# [EXERCISE]
Gather all lines in the entries that include the word "planets".

_ _ _ _ _ _ _

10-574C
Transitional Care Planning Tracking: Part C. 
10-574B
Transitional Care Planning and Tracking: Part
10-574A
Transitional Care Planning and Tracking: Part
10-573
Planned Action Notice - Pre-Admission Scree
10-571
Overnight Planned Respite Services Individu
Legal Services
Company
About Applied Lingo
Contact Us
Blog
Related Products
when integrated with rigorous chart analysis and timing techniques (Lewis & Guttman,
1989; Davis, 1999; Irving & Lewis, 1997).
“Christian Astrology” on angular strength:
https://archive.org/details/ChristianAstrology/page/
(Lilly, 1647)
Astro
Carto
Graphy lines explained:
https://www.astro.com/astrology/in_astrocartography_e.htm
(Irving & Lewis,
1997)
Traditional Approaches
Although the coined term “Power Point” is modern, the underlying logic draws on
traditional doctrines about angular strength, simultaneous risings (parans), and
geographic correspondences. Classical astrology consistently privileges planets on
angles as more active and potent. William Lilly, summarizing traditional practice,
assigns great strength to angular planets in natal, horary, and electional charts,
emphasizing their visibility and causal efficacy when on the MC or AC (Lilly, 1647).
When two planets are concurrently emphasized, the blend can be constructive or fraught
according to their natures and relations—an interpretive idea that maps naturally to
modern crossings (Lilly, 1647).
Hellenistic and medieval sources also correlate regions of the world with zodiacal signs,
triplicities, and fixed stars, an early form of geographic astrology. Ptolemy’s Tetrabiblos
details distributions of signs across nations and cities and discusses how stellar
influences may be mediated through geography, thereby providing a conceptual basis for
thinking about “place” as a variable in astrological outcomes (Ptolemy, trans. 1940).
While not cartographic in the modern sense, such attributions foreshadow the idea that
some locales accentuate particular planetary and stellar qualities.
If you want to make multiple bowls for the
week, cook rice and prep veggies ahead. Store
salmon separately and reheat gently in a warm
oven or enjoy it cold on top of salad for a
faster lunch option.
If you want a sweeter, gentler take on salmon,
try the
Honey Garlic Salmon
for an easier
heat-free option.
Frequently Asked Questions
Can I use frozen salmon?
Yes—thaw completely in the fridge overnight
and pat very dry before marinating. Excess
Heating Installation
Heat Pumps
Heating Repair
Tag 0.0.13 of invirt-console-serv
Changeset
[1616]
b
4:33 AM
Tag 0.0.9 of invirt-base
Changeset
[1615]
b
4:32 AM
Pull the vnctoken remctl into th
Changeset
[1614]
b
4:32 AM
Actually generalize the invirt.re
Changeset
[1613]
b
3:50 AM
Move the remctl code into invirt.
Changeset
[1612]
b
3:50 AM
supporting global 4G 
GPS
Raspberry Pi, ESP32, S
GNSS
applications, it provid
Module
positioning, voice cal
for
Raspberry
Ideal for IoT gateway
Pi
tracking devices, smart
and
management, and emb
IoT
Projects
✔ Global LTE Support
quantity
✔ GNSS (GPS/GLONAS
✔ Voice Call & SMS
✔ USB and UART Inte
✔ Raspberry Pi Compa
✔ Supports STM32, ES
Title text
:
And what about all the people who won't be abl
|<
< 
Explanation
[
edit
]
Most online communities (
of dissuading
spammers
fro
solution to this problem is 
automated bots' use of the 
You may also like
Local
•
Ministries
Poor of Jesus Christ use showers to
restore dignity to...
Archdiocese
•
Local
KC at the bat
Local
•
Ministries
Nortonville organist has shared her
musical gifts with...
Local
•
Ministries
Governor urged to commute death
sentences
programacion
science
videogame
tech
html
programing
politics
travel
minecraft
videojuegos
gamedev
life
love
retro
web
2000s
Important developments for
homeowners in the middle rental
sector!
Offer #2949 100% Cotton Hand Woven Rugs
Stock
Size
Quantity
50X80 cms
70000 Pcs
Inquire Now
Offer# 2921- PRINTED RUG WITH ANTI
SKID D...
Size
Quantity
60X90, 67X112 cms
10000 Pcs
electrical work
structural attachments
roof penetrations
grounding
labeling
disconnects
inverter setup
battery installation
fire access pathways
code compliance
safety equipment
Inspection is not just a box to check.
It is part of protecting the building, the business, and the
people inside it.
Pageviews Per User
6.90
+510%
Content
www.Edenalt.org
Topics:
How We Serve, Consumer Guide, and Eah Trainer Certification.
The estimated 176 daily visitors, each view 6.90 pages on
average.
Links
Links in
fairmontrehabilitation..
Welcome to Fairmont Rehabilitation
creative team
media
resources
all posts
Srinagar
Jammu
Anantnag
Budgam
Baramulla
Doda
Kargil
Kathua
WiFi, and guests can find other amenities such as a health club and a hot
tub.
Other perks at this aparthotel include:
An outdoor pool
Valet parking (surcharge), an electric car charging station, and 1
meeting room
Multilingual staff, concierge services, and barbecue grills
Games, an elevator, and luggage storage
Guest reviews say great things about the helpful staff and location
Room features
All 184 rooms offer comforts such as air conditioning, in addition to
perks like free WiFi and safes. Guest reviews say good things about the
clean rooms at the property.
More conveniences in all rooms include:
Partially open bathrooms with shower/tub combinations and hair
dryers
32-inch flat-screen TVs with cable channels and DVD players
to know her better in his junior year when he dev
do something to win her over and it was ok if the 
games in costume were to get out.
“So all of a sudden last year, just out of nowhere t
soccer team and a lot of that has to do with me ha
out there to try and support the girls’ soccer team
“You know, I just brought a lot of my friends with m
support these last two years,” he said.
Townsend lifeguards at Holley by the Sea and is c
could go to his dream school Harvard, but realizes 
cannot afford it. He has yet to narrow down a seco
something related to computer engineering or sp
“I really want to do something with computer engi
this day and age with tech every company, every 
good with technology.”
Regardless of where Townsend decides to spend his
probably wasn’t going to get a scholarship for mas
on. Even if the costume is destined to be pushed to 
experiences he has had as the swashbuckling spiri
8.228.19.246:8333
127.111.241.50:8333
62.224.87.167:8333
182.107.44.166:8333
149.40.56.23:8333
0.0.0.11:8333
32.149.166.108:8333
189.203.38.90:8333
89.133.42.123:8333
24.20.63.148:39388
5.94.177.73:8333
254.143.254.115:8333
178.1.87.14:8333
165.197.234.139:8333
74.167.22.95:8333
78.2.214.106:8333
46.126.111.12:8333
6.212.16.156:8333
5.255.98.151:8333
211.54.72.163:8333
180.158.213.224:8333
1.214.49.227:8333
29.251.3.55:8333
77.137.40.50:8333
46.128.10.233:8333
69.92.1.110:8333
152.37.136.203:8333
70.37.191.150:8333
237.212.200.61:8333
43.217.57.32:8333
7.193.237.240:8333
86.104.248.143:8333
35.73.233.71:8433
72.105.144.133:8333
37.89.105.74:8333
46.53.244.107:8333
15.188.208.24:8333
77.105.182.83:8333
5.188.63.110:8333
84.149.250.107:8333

_ _ _ _ _ _ _

# [RESPONSE TO THE TASK]
geographic correspondences. Classical astrology consistently privileges planets on
assigns great strength to angular planets in natal, horary, and electional charts,
When two planets are concurrently emphasized, the blend can be constructive or fraught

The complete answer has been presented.